Every line holding the string "Call" is to be copied from the entries below.

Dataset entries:
◆ ◆ ◆
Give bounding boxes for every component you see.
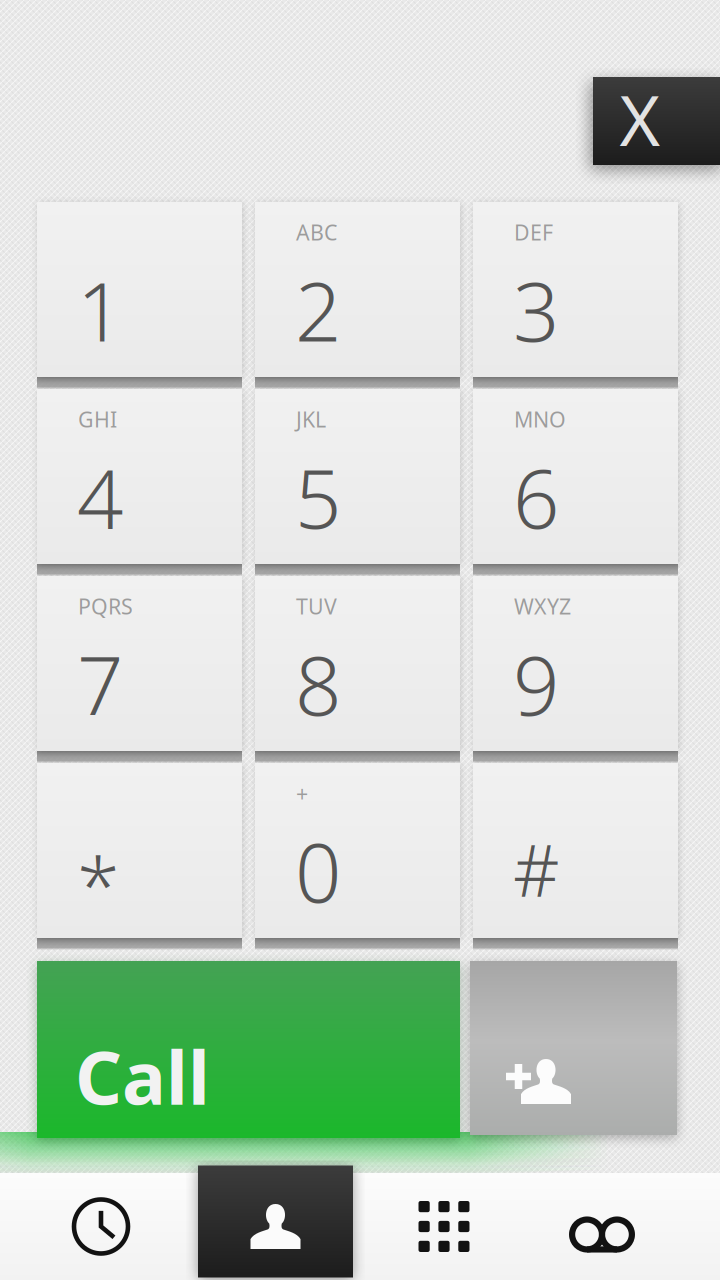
staticText: WXYZ <box>514 592 571 620</box>
staticText: 7 <box>77 630 123 738</box>
staticText: * <box>77 833 120 936</box>
staticText: JKL <box>296 405 326 433</box>
staticText: 0 <box>295 817 341 925</box>
staticText: PQRS <box>78 592 133 620</box>
button[interactable] <box>37 763 242 938</box>
staticText: 8 <box>295 630 341 738</box>
button[interactable]: WXYZ <box>473 576 678 751</box>
button[interactable]: JKL <box>255 389 460 564</box>
staticText: 2 <box>295 256 341 364</box>
staticText: 1 <box>77 256 123 364</box>
staticText: DEF <box>514 218 553 246</box>
button[interactable]: Keypad <box>354 1173 534 1280</box>
button[interactable]: Add contact <box>470 961 677 1135</box>
staticText: X <box>620 73 660 165</box>
staticText: 6 <box>513 443 559 551</box>
button[interactable]: Contacts <box>198 1173 353 1280</box>
staticText: TUV <box>296 592 337 620</box>
button[interactable]: Call <box>37 961 460 1138</box>
staticText: 9 <box>513 630 559 738</box>
button[interactable]: MNO <box>473 389 678 564</box>
button[interactable]: TUV <box>255 576 460 751</box>
staticText: + <box>296 779 308 807</box>
button[interactable]: PQRS <box>37 576 242 751</box>
staticText: ABC <box>296 218 337 246</box>
staticText: 4 <box>77 443 123 551</box>
button[interactable]: GHI <box>37 389 242 564</box>
button[interactable]: Voicemail <box>534 1173 670 1280</box>
button[interactable]: Clear <box>593 77 720 165</box>
staticText: 3 <box>513 256 559 364</box>
button[interactable]: Recents <box>2 1173 200 1280</box>
staticText: 5 <box>295 443 341 551</box>
button[interactable]: + <box>255 763 460 938</box>
staticText: MNO <box>514 405 566 433</box>
staticText: # <box>513 821 560 917</box>
button[interactable]: DEF <box>473 202 678 377</box>
button[interactable] <box>473 763 678 938</box>
staticText: GHI <box>78 405 117 433</box>
staticText: Call <box>75 1028 210 1125</box>
button[interactable] <box>37 202 242 377</box>
button[interactable]: ABC <box>255 202 460 377</box>
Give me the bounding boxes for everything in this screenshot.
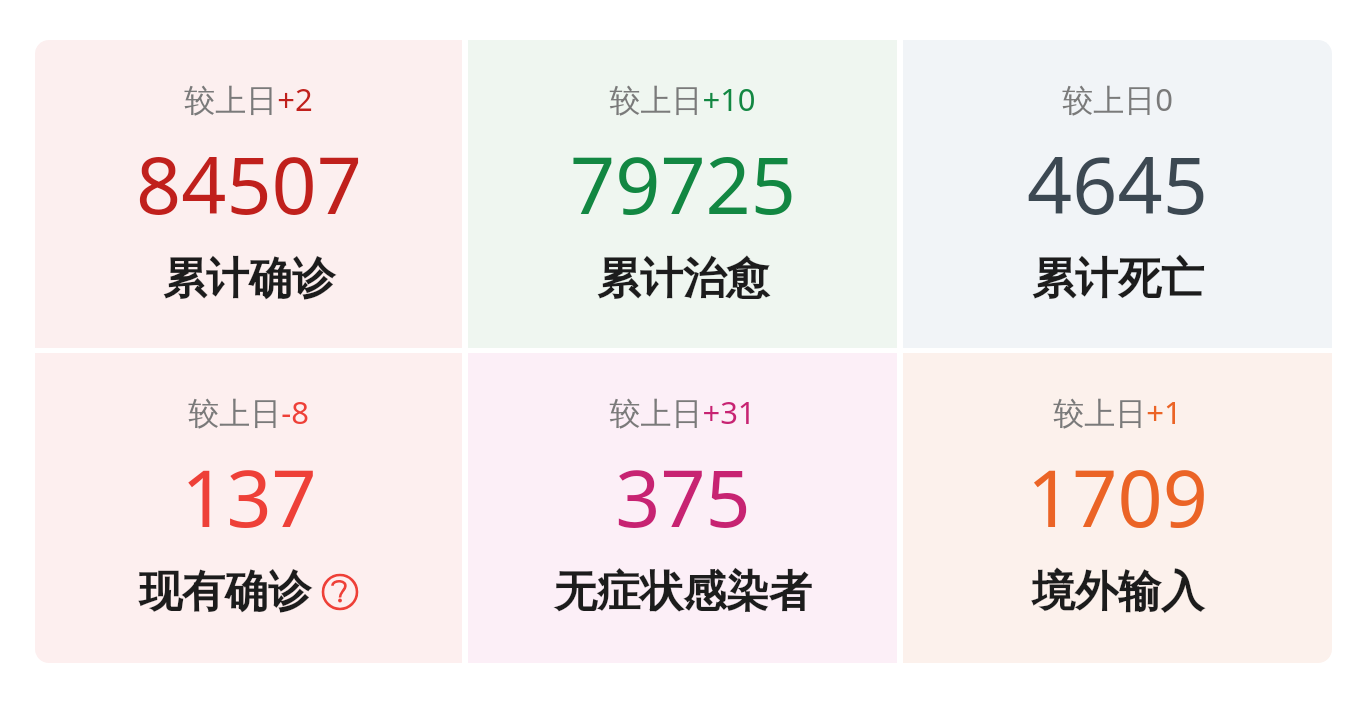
button[interactable]: 较上日+10: [468, 40, 897, 348]
staticText: 84507: [136, 130, 362, 238]
staticText: 较上日+2: [184, 78, 313, 120]
button[interactable]: 较上日+2: [35, 40, 462, 348]
staticText: 1709: [1027, 443, 1208, 551]
staticText: 较上日0: [1062, 78, 1173, 120]
staticText: 较上日+10: [609, 78, 756, 120]
staticText: 累计死亡: [1032, 252, 1204, 306]
staticText: 较上日+31: [609, 391, 756, 433]
staticText: 累计确诊: [163, 252, 335, 306]
button[interactable]: 较上日+31: [468, 353, 897, 663]
staticText: 4645: [1027, 130, 1208, 238]
staticText: 较上日+1: [1053, 391, 1182, 433]
staticText: 较上日-8: [188, 391, 309, 433]
staticText: 无症状感染者: [554, 565, 812, 619]
staticText: 境外输入: [1032, 565, 1204, 619]
staticText: 现有确诊: [139, 565, 311, 619]
staticText: 累计治愈: [597, 252, 769, 306]
staticText: 375: [615, 443, 751, 551]
staticText: 79725: [570, 130, 796, 238]
staticText: 137: [181, 443, 317, 551]
button[interactable]: 较上日-8: [35, 353, 462, 663]
button[interactable]: 较上日0: [903, 40, 1332, 348]
button[interactable]: 较上日+1: [903, 353, 1332, 663]
button[interactable]: 帮助说明: [321, 573, 359, 611]
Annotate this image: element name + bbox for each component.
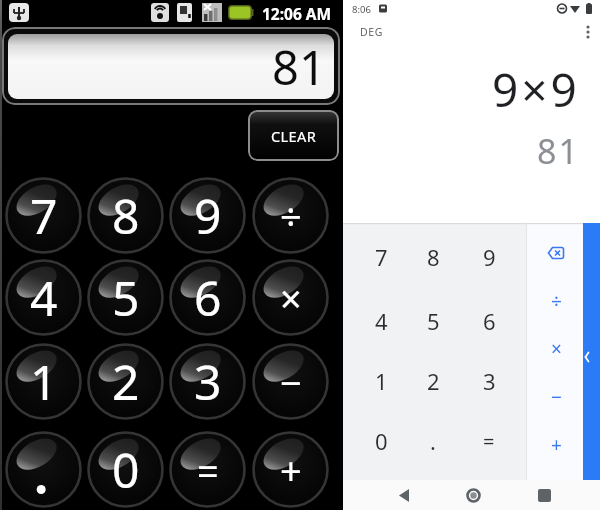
- button[interactable]: [535, 235, 577, 271]
- staticText: 8: [112, 183, 140, 248]
- button[interactable]: 6: [463, 293, 515, 349]
- button[interactable]: 9: [169, 177, 246, 254]
- button[interactable]: 3: [463, 353, 515, 409]
- staticText: CLEAR: [271, 126, 317, 146]
- staticText: 2: [112, 349, 140, 414]
- button[interactable]: +: [535, 425, 577, 465]
- button[interactable]: 4: [355, 293, 407, 349]
- button[interactable]: [393, 484, 415, 506]
- button[interactable]: 8: [87, 177, 164, 254]
- button[interactable]: 5: [87, 259, 164, 336]
- staticText: ×: [551, 336, 562, 362]
- button[interactable]: [579, 22, 597, 42]
- staticText: 8:06: [352, 3, 371, 16]
- staticText: 3: [483, 366, 496, 396]
- staticText: 12:06 AM: [262, 3, 332, 24]
- staticText: +: [551, 432, 562, 458]
- staticText: 81: [537, 128, 580, 174]
- staticText: 7: [375, 242, 388, 272]
- staticText: −: [551, 384, 562, 410]
- button[interactable]: =: [169, 431, 246, 508]
- staticText: −: [280, 356, 302, 408]
- staticText: 9: [194, 183, 222, 248]
- staticText: 0: [112, 437, 140, 502]
- button[interactable]: 3: [169, 343, 246, 420]
- button[interactable]: −: [535, 377, 577, 417]
- button[interactable]: 7: [355, 229, 407, 285]
- staticText: 7: [30, 183, 58, 248]
- button[interactable]: [533, 484, 555, 506]
- button[interactable]: −: [252, 343, 329, 420]
- staticText: =: [197, 444, 219, 496]
- staticText: DEG: [360, 25, 383, 39]
- button[interactable]: =: [463, 413, 515, 469]
- button[interactable]: [5, 431, 82, 508]
- staticText: +: [280, 444, 302, 496]
- staticText: ×: [280, 272, 302, 324]
- button[interactable]: ÷: [252, 177, 329, 254]
- staticText: ÷: [280, 190, 302, 242]
- button[interactable]: 0: [87, 431, 164, 508]
- button[interactable]: [462, 484, 484, 506]
- staticText: .: [430, 426, 436, 456]
- staticText: 4: [30, 265, 58, 330]
- staticText: 8: [427, 242, 440, 272]
- button[interactable]: 1: [5, 343, 82, 420]
- staticText: 1: [375, 366, 388, 396]
- staticText: 9: [483, 242, 496, 272]
- staticText: 2: [427, 366, 440, 396]
- button[interactable]: 9: [463, 229, 515, 285]
- staticText: 9×9: [492, 58, 580, 121]
- staticText: 6: [194, 265, 222, 330]
- button[interactable]: 1: [355, 353, 407, 409]
- staticText: 5: [427, 306, 440, 336]
- staticText: 5: [112, 265, 140, 330]
- button[interactable]: CLEAR: [248, 110, 339, 161]
- button[interactable]: 7: [5, 177, 82, 254]
- button[interactable]: 0: [355, 413, 407, 469]
- button[interactable]: [583, 223, 600, 480]
- staticText: 3: [194, 349, 222, 414]
- button[interactable]: +: [252, 431, 329, 508]
- button[interactable]: 8: [407, 229, 459, 285]
- button[interactable]: 2: [407, 353, 459, 409]
- button[interactable]: 6: [169, 259, 246, 336]
- button[interactable]: .: [407, 413, 459, 469]
- button[interactable]: 2: [87, 343, 164, 420]
- staticText: 6: [483, 306, 496, 336]
- staticText: 81: [272, 35, 326, 99]
- button[interactable]: DEG: [351, 22, 391, 42]
- staticText: 1: [30, 349, 58, 414]
- button[interactable]: 5: [407, 293, 459, 349]
- staticText: 0: [375, 426, 388, 456]
- button[interactable]: ×: [535, 329, 577, 369]
- staticText: =: [483, 428, 495, 455]
- button[interactable]: 4: [5, 259, 82, 336]
- staticText: ÷: [551, 288, 562, 314]
- button[interactable]: ÷: [535, 281, 577, 321]
- staticText: 4: [375, 306, 388, 336]
- button[interactable]: ×: [252, 259, 329, 336]
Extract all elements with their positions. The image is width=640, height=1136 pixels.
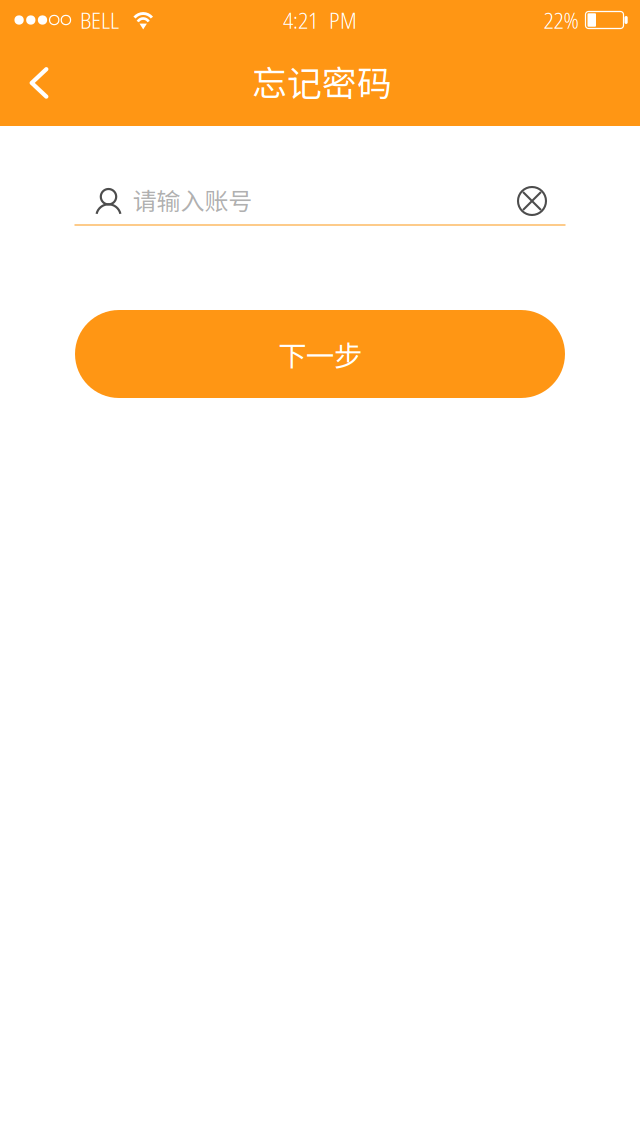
button[interactable]: Back [0, 40, 78, 126]
staticText: 22% [544, 5, 578, 36]
staticText: 4:21 [283, 5, 318, 36]
staticText: PM [329, 5, 357, 36]
button[interactable]: 下一步 [75, 310, 565, 398]
staticText: 忘记密码 [252, 56, 392, 106]
button[interactable]: 请输入账号 [74, 178, 498, 224]
button[interactable]: Clear account field [498, 178, 566, 224]
staticText: BELL [80, 5, 119, 36]
staticText: 请输入账号 [132, 182, 252, 217]
staticText: 下一步 [278, 333, 362, 374]
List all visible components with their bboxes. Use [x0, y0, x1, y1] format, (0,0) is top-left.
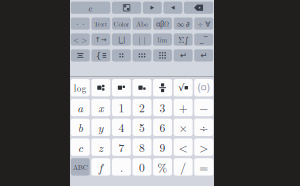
- staticText: √: [178, 82, 184, 94]
- button[interactable]: Superscript: [112, 79, 131, 96]
- staticText: ∞ ∂: [177, 18, 190, 29]
- button[interactable]: More: [71, 18, 90, 30]
- staticText: /: [180, 159, 186, 175]
- button[interactable]: Parentheses: [194, 79, 213, 96]
- button[interactable]: Three by three matrix: [153, 49, 172, 62]
- button[interactable]: Sum and integral: [174, 33, 193, 46]
- button[interactable]: 8: [132, 138, 152, 156]
- staticText: αβΩ: [156, 19, 169, 28]
- button[interactable]: 5: [132, 119, 152, 136]
- staticText: | |: [138, 34, 146, 45]
- button[interactable]: Infinity and partial: [174, 18, 193, 30]
- staticText: 0: [139, 159, 145, 175]
- staticText: Color: [113, 19, 129, 28]
- button[interactable]: Move right: [163, 2, 182, 14]
- staticText: 1: [118, 99, 124, 116]
- button[interactable]: Delete: [184, 2, 213, 14]
- button[interactable]: greater than: [194, 138, 213, 156]
- staticText: b: [78, 119, 83, 135]
- staticText: 5: [139, 119, 145, 135]
- button[interactable]: Square root: [174, 79, 193, 96]
- button[interactable]: Align: [71, 49, 90, 62]
- staticText: ABC: [73, 162, 88, 172]
- button[interactable]: times: [174, 119, 193, 136]
- staticText: ÷ ∀: [197, 18, 210, 29]
- button[interactable]: Three by one matrix: [132, 49, 152, 62]
- staticText: 7: [118, 139, 124, 155]
- staticText: Text: [94, 19, 108, 28]
- staticText: 2: [139, 99, 145, 116]
- button[interactable]: Fraction: [153, 79, 172, 96]
- staticText: c: [78, 139, 83, 155]
- staticText: ÷: [199, 119, 208, 135]
- button[interactable]: 6: [153, 119, 172, 136]
- staticText: 4: [118, 119, 124, 135]
- button[interactable]: b: [71, 119, 90, 136]
- button[interactable]: 0: [132, 158, 152, 176]
- button[interactable]: x: [91, 99, 110, 116]
- button[interactable]: minus: [194, 99, 213, 116]
- button[interactable]: ABC: [71, 158, 90, 176]
- staticText: _‾: [200, 35, 208, 44]
- staticText: ↵: [200, 50, 207, 60]
- button[interactable]: Move left: [143, 2, 162, 14]
- staticText: 8: [139, 139, 145, 155]
- button[interactable]: Abc: [132, 18, 152, 30]
- button[interactable]: Angle brackets: [71, 33, 90, 46]
- button[interactable]: plus: [174, 99, 193, 116]
- staticText: 6: [160, 119, 166, 135]
- button[interactable]: 9: [153, 138, 172, 156]
- button[interactable]: point: [112, 158, 131, 176]
- staticText: lim: [158, 35, 168, 44]
- button[interactable]: 7: [112, 138, 131, 156]
- staticText: c: [89, 2, 93, 14]
- button[interactable]: equals: [194, 158, 213, 176]
- button[interactable]: f: [91, 158, 110, 176]
- staticText: <: [179, 139, 188, 155]
- button[interactable]: Cases: [91, 49, 110, 62]
- button[interactable]: z: [91, 138, 110, 156]
- button[interactable]: 4: [112, 119, 131, 136]
- button[interactable]: 3: [153, 99, 172, 116]
- button[interactable]: c: [71, 138, 90, 156]
- button[interactable]: Subscript and superscript: [91, 79, 110, 96]
- button[interactable]: Return: [194, 49, 213, 62]
- staticText: 9: [160, 139, 166, 155]
- button[interactable]: Matrix: [112, 2, 141, 14]
- staticText: +: [179, 99, 188, 116]
- button[interactable]: Bars: [132, 33, 152, 46]
- staticText: Σ∫: [178, 34, 188, 45]
- button[interactable]: divide: [194, 119, 213, 136]
- button[interactable]: New line: [174, 49, 193, 62]
- button[interactable]: a: [71, 99, 90, 116]
- button[interactable]: Color: [112, 18, 131, 30]
- button[interactable]: Limit: [153, 33, 172, 46]
- button[interactable]: 1: [112, 99, 131, 116]
- staticText: < >: [73, 34, 87, 45]
- staticText: ×: [179, 119, 188, 135]
- button[interactable]: Over brace: [112, 33, 131, 46]
- button[interactable]: Vector: [91, 33, 110, 46]
- staticText: >: [199, 139, 208, 155]
- staticText: ↵: [180, 50, 187, 60]
- button[interactable]: less than: [174, 138, 193, 156]
- button[interactable]: log: [71, 79, 90, 96]
- staticText: ··: [74, 18, 86, 29]
- button[interactable]: slash: [174, 158, 193, 176]
- button[interactable]: Accent: [194, 33, 213, 46]
- button[interactable]: y: [91, 119, 110, 136]
- button[interactable]: Divide and for all: [194, 18, 213, 30]
- button[interactable]: Clipboard: [71, 2, 110, 14]
- button[interactable]: 2: [132, 99, 152, 116]
- button[interactable]: Subscript: [132, 79, 152, 96]
- staticText: log: [74, 81, 87, 94]
- button[interactable]: Two by one matrix: [112, 49, 131, 62]
- staticText: f: [99, 159, 103, 175]
- staticText: ): [206, 82, 210, 94]
- button[interactable]: Text: [91, 18, 110, 30]
- button[interactable]: percent: [153, 158, 172, 176]
- staticText: |⎵|: [118, 36, 125, 44]
- staticText: −: [199, 99, 208, 116]
- staticText: ↑→: [95, 36, 107, 44]
- button[interactable]: Greek letters: [153, 18, 172, 30]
◆ ◆ ◆
TASK SOLUTION >>
button[interactable]: Call <box>37 961 460 1138</box>
staticText: Call <box>75 1028 210 1125</box>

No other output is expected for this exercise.